The absolute nonsense of a MNetter "sobbing and shaking" because someone went out to buy a chocolate bar. Ridiculous, it's a virus not a fucking zombie apocalypse 🤦🏻‍♀️

venusandmars · 11/03/2022 12:06

Going to MIL's 90th birthday in summer 2020. 6 people were allowed to meet outdoors and there are 7 in the family in total, so we had an elaborate farce of a rota for which child would leave and sit in their car for 15 minutes. MIL had made a birthday cake and unthinkingly blew out the candle. Everyone was Shock and none of us ate the cake because she'd breathed on it. Most of it ended up in the bin, and MIL was crying Sad. She hadn't been anywhere or seen anyone for 3 months, zero risk of covid, I don't know what we were all thinking.

Pre Christmas 2020, meeting my dd and dgc in a nearby town to exchange Christmas presents on the street. dd could drive there because it was in the same county, we could walk there (different county) because it was close enough.

The wonderful summer evening when I could first meet dd and go for a walk with her, we walked for hours. And I wept when I was allowed to hug my dgc again.

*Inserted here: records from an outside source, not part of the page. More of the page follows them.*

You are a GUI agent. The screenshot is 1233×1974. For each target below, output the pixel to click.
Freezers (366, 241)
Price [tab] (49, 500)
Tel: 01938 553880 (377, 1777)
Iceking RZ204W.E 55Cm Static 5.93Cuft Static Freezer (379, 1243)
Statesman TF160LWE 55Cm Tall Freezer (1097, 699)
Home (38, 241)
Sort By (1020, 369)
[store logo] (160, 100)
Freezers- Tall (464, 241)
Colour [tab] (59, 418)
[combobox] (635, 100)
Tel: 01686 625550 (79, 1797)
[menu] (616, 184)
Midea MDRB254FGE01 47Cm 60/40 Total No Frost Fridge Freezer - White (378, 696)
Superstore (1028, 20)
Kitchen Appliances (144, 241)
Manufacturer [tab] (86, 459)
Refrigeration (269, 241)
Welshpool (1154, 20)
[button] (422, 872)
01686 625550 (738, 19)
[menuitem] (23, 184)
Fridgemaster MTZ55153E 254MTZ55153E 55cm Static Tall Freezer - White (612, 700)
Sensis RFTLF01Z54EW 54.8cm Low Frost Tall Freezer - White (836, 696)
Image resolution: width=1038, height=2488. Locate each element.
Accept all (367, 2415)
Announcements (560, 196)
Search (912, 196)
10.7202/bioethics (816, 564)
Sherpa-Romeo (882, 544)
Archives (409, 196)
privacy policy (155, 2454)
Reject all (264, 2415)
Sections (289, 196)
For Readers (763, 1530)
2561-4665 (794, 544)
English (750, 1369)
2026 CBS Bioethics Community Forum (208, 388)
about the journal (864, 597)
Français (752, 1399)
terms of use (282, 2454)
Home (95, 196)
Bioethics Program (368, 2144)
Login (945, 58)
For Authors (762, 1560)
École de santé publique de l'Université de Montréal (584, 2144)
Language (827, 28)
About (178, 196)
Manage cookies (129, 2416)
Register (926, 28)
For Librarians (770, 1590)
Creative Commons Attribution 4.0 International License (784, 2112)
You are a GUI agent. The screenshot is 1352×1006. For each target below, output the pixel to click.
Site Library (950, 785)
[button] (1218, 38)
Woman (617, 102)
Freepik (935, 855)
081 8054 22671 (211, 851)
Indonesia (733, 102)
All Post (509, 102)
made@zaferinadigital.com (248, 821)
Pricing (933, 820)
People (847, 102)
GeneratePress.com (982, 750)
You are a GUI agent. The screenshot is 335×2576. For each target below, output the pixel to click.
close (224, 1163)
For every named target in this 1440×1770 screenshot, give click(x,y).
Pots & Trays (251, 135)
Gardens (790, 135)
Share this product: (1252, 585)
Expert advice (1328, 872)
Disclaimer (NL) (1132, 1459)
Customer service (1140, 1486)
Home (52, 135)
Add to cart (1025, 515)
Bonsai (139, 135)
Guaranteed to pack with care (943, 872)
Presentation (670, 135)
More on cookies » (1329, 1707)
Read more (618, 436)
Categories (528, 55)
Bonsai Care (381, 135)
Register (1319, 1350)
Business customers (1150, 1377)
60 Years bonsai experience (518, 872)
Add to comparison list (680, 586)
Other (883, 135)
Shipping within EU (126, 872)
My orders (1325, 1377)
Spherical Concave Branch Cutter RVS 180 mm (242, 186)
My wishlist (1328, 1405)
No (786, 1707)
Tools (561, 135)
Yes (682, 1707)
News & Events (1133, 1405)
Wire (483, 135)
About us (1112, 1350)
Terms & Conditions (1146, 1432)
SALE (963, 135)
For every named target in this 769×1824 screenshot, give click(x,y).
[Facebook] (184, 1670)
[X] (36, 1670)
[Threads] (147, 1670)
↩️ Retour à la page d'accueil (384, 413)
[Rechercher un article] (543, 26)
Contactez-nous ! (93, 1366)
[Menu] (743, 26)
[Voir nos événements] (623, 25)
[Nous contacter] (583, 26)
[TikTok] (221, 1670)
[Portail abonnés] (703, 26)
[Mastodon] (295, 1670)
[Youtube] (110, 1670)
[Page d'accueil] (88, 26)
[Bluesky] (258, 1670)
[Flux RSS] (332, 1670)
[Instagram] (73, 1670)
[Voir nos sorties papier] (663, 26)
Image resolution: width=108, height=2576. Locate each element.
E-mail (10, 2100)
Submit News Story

MurderAtTheBeautyPageant · 11/03/2022 12:10

@JellyNo15

My lovely Dad dying alone in hospital while my mum and I had covid at home then coming out of isolation a couple of days after he died. I understood the need to reduce the risk to others but it was inhuman and it still feels so unreal. Having to choose the twelve allowed to his funeral was traumatic too.
I'm so sorry. Incredibly tough, for him and for you and your mum, and I can well imagine you're not over it yet Flowers
Redannie118 · 11/03/2022 12:11

My dad was one of the last allowed funerals on March 16. Two weeks later( Right at the start of full lockdown) I found out I had breast cancer. The day before my surgery we found out my DH furlough was now redundancy. My adult DS with ASD was so stressed about eveything going on he had to move in with his dad( who lives alone) to get some peace. I went through all cancer tests, surgery and following treatment alone. I have a rare autoimmine disease that hugely complicated my treatment and was often making life or death choices alone in a doctors room. It was so odd travelling down empty roads to a busy cancer care centre with people everywhere.
On a lighter note i will always remember that programme they showed with famous people singing and passing on messages of support. The one that always stays with me is Billy Joe Armstrong from Green Day, singing an accoustic version of " Wake me up when september ends" over footage of deserted cities all over the world. That and the Jellyfish swimming in the clear waters of Venice canals.